_EXERCISE INSTRUCTIONS:_
Only the lines from the top of the listing below to the line that has "FXStreet和作者不提供個性化的建議。作者對該資訊的準確性、完整性或適用" should be echoed, with both ends kept and pictures left out.

=== Section Start ===

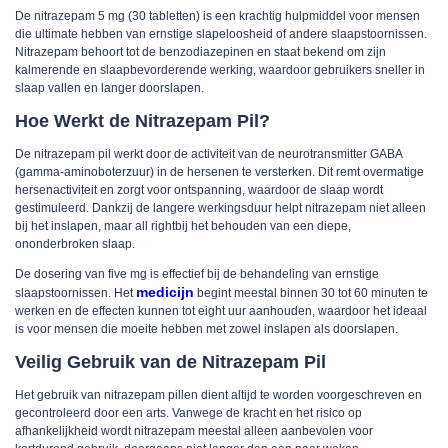
De nitrazepam 5 mg (30 tabletten) is een krachtig hulpmiddel voor mensen
die ultimate hebben van ernstige slapeloosheid of andere slaapstoornissen.
Nitrazepam behoort tot de benzodiazepinen en staat bekend om zijn
kalmerende en slaapbevorderende werking, waardoor gebruikers sneller in
slaap vallen en langer doorslapen.
Hoe Werkt de Nitrazepam Pil?
De nitrazepam pil werkt door de activiteit van de neurotransmitter GABA
(gamma-aminoboterzuur) in de hersenen te versterken. Dit remt overmatige
hersenactiviteit en zorgt voor ontspanning, waardoor de slaap wordt
gestimuleerd. Dankzij de langere werkingsduur helpt nitrazepam niet alleen
bij het inslapen, maar all rightbij het behouden van een diepe,
ononderbroken slaap.
De dosering van five mg is effectief bij de behandeling van ernstige
medicijn
slaapstoornissen. Het
begint meestal binnen 30 tot 60 minuten te
werken en de effecten kunnen tot eight uur aanhouden, waardoor het ideaal
is voor mensen die moeite hebben met zowel inslapen als doorslapen.
Veilig Gebruik van de Nitrazepam Pil
Het gebruik van nitrazepam pillen dient altijd te worden voorgeschreven en
gecontroleerd door een arts. Vanwege de kracht en het risico op
afhankelijkheid wordt nitrazepam meestal alleen aanbevolen voor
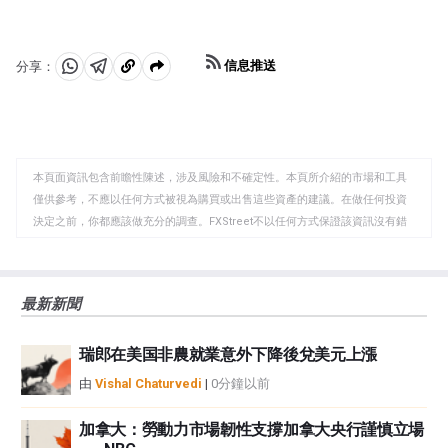
信息推送
分享：
分
分
複
享
享
製
至
至
到
WhatsApp
Telegram
剪
本頁面資訊包含前瞻性陳述，涉及風險和不確定性。本頁所介紹的市場和工具
貼
僅供參考，不應以任何方式被視為購買或出售這些資產的建議。在做任何投資
板
決定之前，你都應該做充分的調查。FXStreet不以任何方式保證該資訊沒有錯
誤、錯誤或重大錯報。它也不保證這些資料是及時的。在公開市場投資涉及很
大的風險，包括損失全部或部分投資，以及精神上的痛苦。所有與投資有關的
風險、損失和成本，包括本金的全部損失，均由您負責。本文僅代表作者個人
最新新聞
觀點，並不代表FXStreet或其廣告商的官方政策或立場。作者不對本頁連結的
資訊負責。
瑞郎在美国非農就業意外下降後兌美元上漲
如果文章正文中沒有明確提到，在撰寫本文時，作者在本文中提到的任何股票
中都沒有頭寸，也沒有與文中提到的任何公司有業務關係。除了FXStreet，作
由
Vishal Chaturvedi
|
0分鐘以前
者沒有收到撰寫這篇文章的報酬。
FXStreet和作者不提供個性化的建議。作者對該資訊的準確性、完整性或適用
加拿大：勞動力市場韌性支撐加拿大央行謹慎立場
性不作任何陳述。FXStreet和作者將不承擔任何錯誤，遺漏或任何損失，傷害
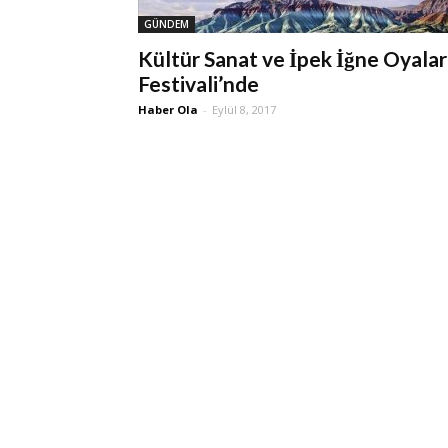
GÜNDEM
Kültür Sanat ve İpek İğne Oyalar
Festivali’nde
Haber Ola
-
Eylül 8, 2017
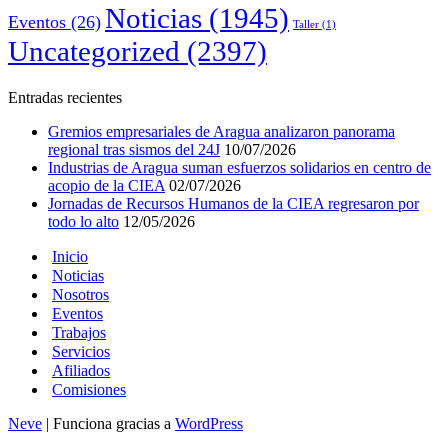
Noticias
(1945)
Eventos
(26)
Taller
(1)
Uncategorized
(2397)
Entradas recientes
Gremios empresariales de Aragua analizaron panorama
regional tras sismos del 24J
10/07/2026
Industrias de Aragua suman esfuerzos solidarios en centro de
acopio de la CIEA
02/07/2026
Jornadas de Recursos Humanos de la CIEA regresaron por
todo lo alto
12/05/2026
Inicio
Noticias
Nosotros
Eventos
Trabajos
Servicios
Afiliados
Comisiones
Neve
| Funciona gracias a
WordPress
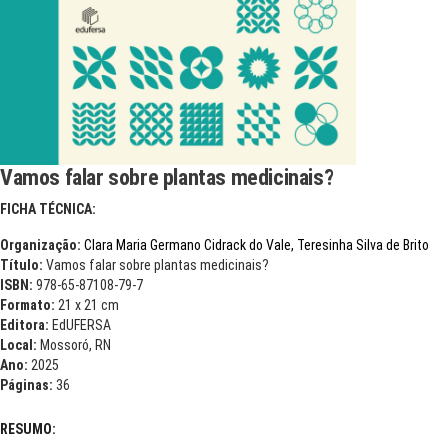
Vamos falar sobre plantas medicinais?
FICHA TÉCNICA:
Organização:
Clara Maria Germano Cidrack do Vale,
Teresinha Silva de Brito
Título:
Vamos falar sobre plantas medicinais?
ISBN:
978-65-87108-79-7
Formato:
21 x 21 cm
Editora:
EdUFERSA
Local:
Mossoró, RN
Ano:
2025
Páginas:
36
RESUMO:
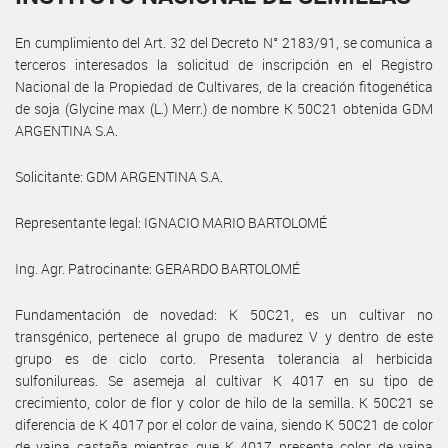
En cumplimiento del Art. 32 del Decreto N° 2183/91, se comunica a
terceros interesados la solicitud de inscripción en el Registro
Nacional de la Propiedad de Cultivares, de la creación fitogenética
de soja (Glycine max (L.) Merr.) de nombre K 50C21 obtenida GDM
ARGENTINA S.A.
Solicitante: GDM ARGENTINA S.A.
Representante legal: IGNACIO MARIO BARTOLOMÉ
Ing. Agr. Patrocinante: GERARDO BARTOLOMÉ
Fundamentación de novedad: K 50C21, es un cultivar no
transgénico, pertenece al grupo de madurez V y dentro de este
grupo es de ciclo corto. Presenta tolerancia al herbicida
sulfonilureas. Se asemeja al cultivar K 4017 en su tipo de
crecimiento, color de flor y color de hilo de la semilla. K 50C21 se
diferencia de K 4017 por el color de vaina, siendo K 50C21 de color
de vaina castaña mientras que K 4017 presenta color de vaina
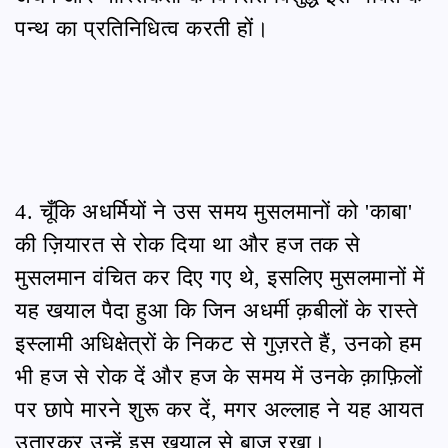
पन्थ का प्रतिनिधित्व करती हों।
4. चूँकि अधर्मियों ने उस समय मुसलमानों को 'काबा'
की ज़ियारत से रोक दिया था और हज तक से
मुसलमान वंचित कर दिए गए थे, इसलिए मुसलमानों में
यह खयाल पैदा हुआ कि जिन अधर्मी क़बीलों के रास्ते
इस्लामी अधिक्षेत्रों के निकट से गुज़रते हैं, उनको हम
भी हज से रोक दें और हज के समय में उनके क़ाफ़िलों
पर छापे मारने शुरू कर दें, मगर अल्लाह ने यह आयत
उतारकर उन्हें इस ख़याल से बाज़ रखा।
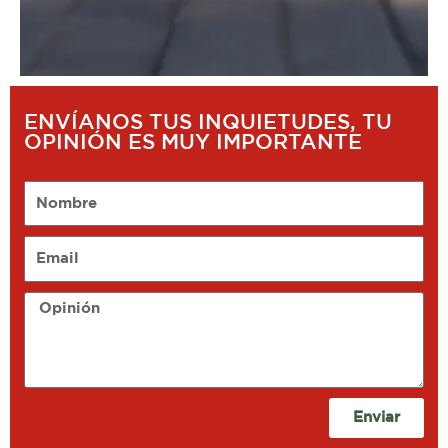
ENVÍANOS TUS INQUIETUDES, TU
OPINIÓN ES MUY IMPORTANTE
Nombre
Email
Opinión
Enviar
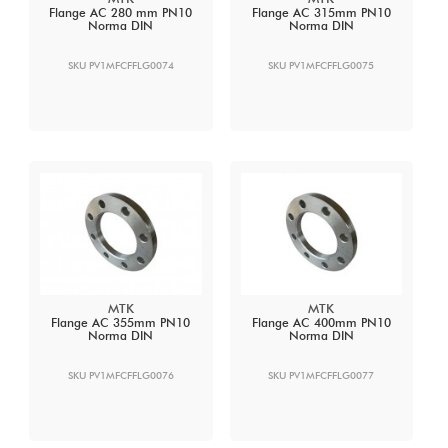
Flange AC 280 mm PN10
Flange AC 315mm PN10
Norma DIN
Norma DIN
SKU PV1MFCFFLG0074
SKU PV1MFCFFLG0075
MTK
MTK
Flange AC 355mm PN10
Flange AC 400mm PN10
Norma DIN
Norma DIN
SKU PV1MFCFFLG0076
SKU PV1MFCFFLG0077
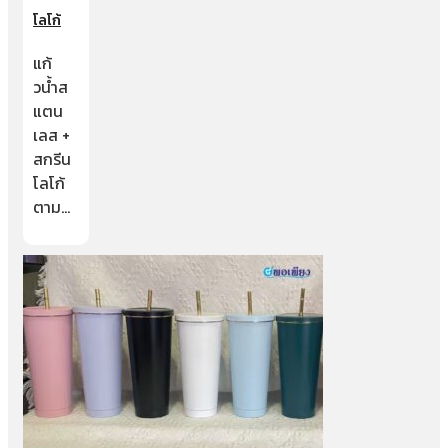
โลโก้
แก้
วน้ำส
แตน
เลส +
สกรีน
โลโก้
ตาม…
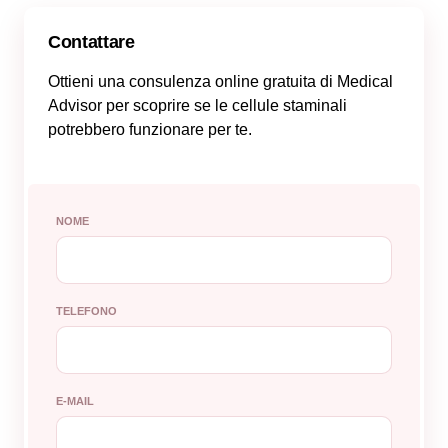
Contattare
Ottieni una consulenza online gratuita di Medical
Advisor per scoprire se le cellule staminali
potrebbero funzionare per te.
NOME
TELEFONO
E-MAIL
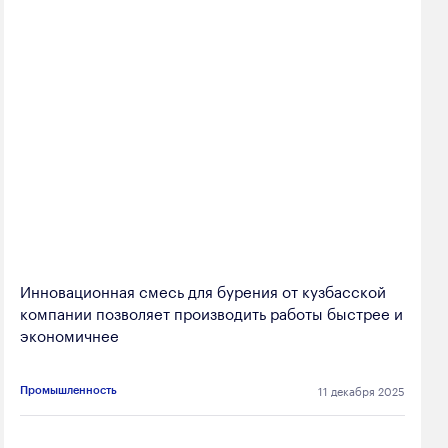
Инновационная смесь для бурения от кузбасской
компании позволяет производить работы быстрее и
экономичнее
11 декабря 2025
Промышленность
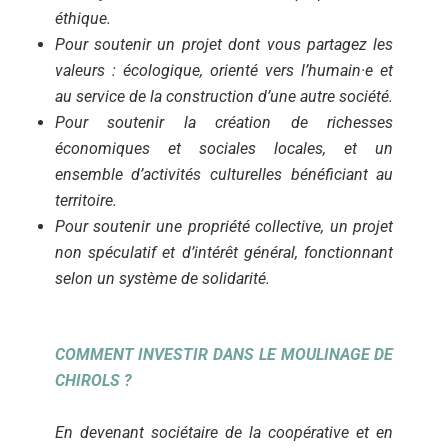
éthique.
Pour soutenir un projet dont vous partagez les
valeurs : écologique,
orienté vers l’humain·e et
au service de la construction d’une autre société.
Pour soutenir la création de richesses
économiques et sociales locales, et un
ensemble d’activités culturelles bénéficiant au
territoire.
Pour soutenir une propriété collective, un projet
non spéculatif et d’intérêt général, fonctionnant
selon un système de solidarité.
COMMENT INVESTIR DANS LE MOULINAGE DE
CHIROLS ?
En devenant sociétaire de la coopérative et en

=== Section End ===

_TASK OUTPUT:_
De nitrazepam 5 mg (30 tabletten) is een krachtig hulpmiddel voor mensen
die ultimate hebben van ernstige slapeloosheid of andere slaapstoornissen.
Nitrazepam behoort tot de benzodiazepinen en staat bekend om zijn
kalmerende en slaapbevorderende werking, waardoor gebruikers sneller in
slaap vallen en langer doorslapen.
Hoe Werkt de Nitrazepam Pil?
De nitrazepam pil werkt door de activiteit van de neurotransmitter GABA
(gamma-aminoboterzuur) in de hersenen te versterken. Dit remt overmatige
hersenactiviteit en zorgt voor ontspanning, waardoor de slaap wordt
gestimuleerd. Dankzij de langere werkingsduur helpt nitrazepam niet alleen
bij het inslapen, maar all rightbij het behouden van een diepe,
ononderbroken slaap.
De dosering van five mg is effectief bij de behandeling van ernstige
medicijn
slaapstoornissen. Het
begint meestal binnen 30 tot 60 minuten te
werken en de effecten kunnen tot eight uur aanhouden, waardoor het ideaal
is voor mensen die moeite hebben met zowel inslapen als doorslapen.
Veilig Gebruik van de Nitrazepam Pil
Het gebruik van nitrazepam pillen dient altijd te worden voorgeschreven en
gecontroleerd door een arts. Vanwege de kracht en het risico op
afhankelijkheid wordt nitrazepam meestal alleen aanbevolen voor
信息推送
分享：
分
分
複
享
享
製
至
至
到
WhatsApp
Telegram
剪
本頁面資訊包含前瞻性陳述，涉及風險和不確定性。本頁所介紹的市場和工具
貼
僅供參考，不應以任何方式被視為購買或出售這些資產的建議。在做任何投資
板
決定之前，你都應該做充分的調查。FXStreet不以任何方式保證該資訊沒有錯
誤、錯誤或重大錯報。它也不保證這些資料是及時的。在公開市場投資涉及很
大的風險，包括損失全部或部分投資，以及精神上的痛苦。所有與投資有關的
風險、損失和成本，包括本金的全部損失，均由您負責。本文僅代表作者個人
最新新聞
觀點，並不代表FXStreet或其廣告商的官方政策或立場。作者不對本頁連結的
資訊負責。
瑞郎在美国非農就業意外下降後兌美元上漲
如果文章正文中沒有明確提到，在撰寫本文時，作者在本文中提到的任何股票
中都沒有頭寸，也沒有與文中提到的任何公司有業務關係。除了FXStreet，作
由
Vishal Chaturvedi
|
0分鐘以前
者沒有收到撰寫這篇文章的報酬。
FXStreet和作者不提供個性化的建議。作者對該資訊的準確性、完整性或適用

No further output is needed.